We Feel Fine. The Common Sense
Kritikk, Martin Palmer 25.04.2016
«Technology is changing us – our attitudes, our behavior and our bodies,» states Melanie Gilligan in her introduction to The Common Sense. The artwork, presented as a short television series, attempts with an experimental narrative to tell the story of a future technology that enables people to experience each other’s physical sensations and inner feelings, and to share these directly with each other in real time.
The work features on a small and chaotic website, which alternates between being an actual information channel and an integral part of Gilligan’s artistic expression. Various juxtaposed statements fill the screen as one scrolls downward on a background of tumblr type images that promote the project, and that the user can with a click, ‘like’, or share through various social media channels.
Afraid. Relaxed.
Ecstatic. Grief.
Happy. Hurt.
Excited. Alone.
Revolutionary. Sleepy.
Beyond this in the exhibition, are screened 15 episodes of a story that are divided into three ‘phases’. Previously these have only been shown, in Gilligan’s words, as a «nomadic viewing experience», spread respectively across three institutions: Casco, Utrecht, Museum De Hallen, Haarlem and De Appel Art Centre, Amsterdam, who co-produced the project. The Common Sense thereby appears for the first time in its entirety at a single location at Trondheim Kunstmuseum, on the invitation of director, Johan Börjesson.
So here we the audience stand, isolated from each other by our respective sets of cordless headphones, that capture the sound of the individual episodes, before a crackling burst of static signals our entry into the frequency zone of the next episode as we move in front of that. Some viewers move with urgency from one episode to the next, while others flit impatiently back and forth or stand in front of one screen, but with furtive glances at those on either side as if the monitors represent separate entities.
It is its simplicity rather than its content that makes this a challenging work to swallow. Perhaps audiences are neither accustomed or prepared to dedicate just over one and a half hours to experience a work of art, or at least two treat a work of art as if it were a sequential television series. Trondheim Kunstmuseum seems to confirm this by inviting us during the course of the exhibition, to ‘binge watch’ the entire series on a single big screen.

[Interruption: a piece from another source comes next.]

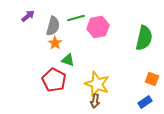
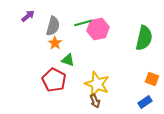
green line: moved 7 px right, 5 px down
pink hexagon: moved 2 px down
brown arrow: rotated 32 degrees counterclockwise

By watching the whole thing the viewer is told a story about a society not unlike our own, set in an indeterminate future, where the aforementioned technology, an implant placed in the roof of ones mouth, allows one to share feelings in real time, and has become commonplace, expected to be used by everyone in both social and work environments. The young cannot even remember a reality without ‘The Patch’.
A teacher tells his class about the old days, before the now pervasive ‘patch’ existed, when people were limited to writing down their thoughts to convey what they were feeling, and about a closer past, one that maybe their parents have talked about, when technology was simpler and flowed in one direction only – The Common Sense. ‘Today’, the same technology has developed into and been integrated as bidirectional form of communication, where all sending and receiving of emotional signals occurs simultaneously, in real time.
When someone else’s feelings change how you feel, it can change a world.
We also get an early insight into how the economy has changed. 70% of the population is unemployed while only 20% are successful in finding employment, as a result of the new technology. Several of the students excuse themselves during the lecture to listen in on their jobs; jobs that at any given time are hanging by a thread due to the fact that both workers and customers feelings and reactions are constantly monitored by both parties on an emotional level. The workers levels of motivation and sense of satisfaction are continuously measured. The tutor also reminds them to meet up for «repayment work» for the classes they are attending later in the afternoon.
– I heard that people will pay to feel unemployed.
– That’s a competitive area; there are so many people offering it.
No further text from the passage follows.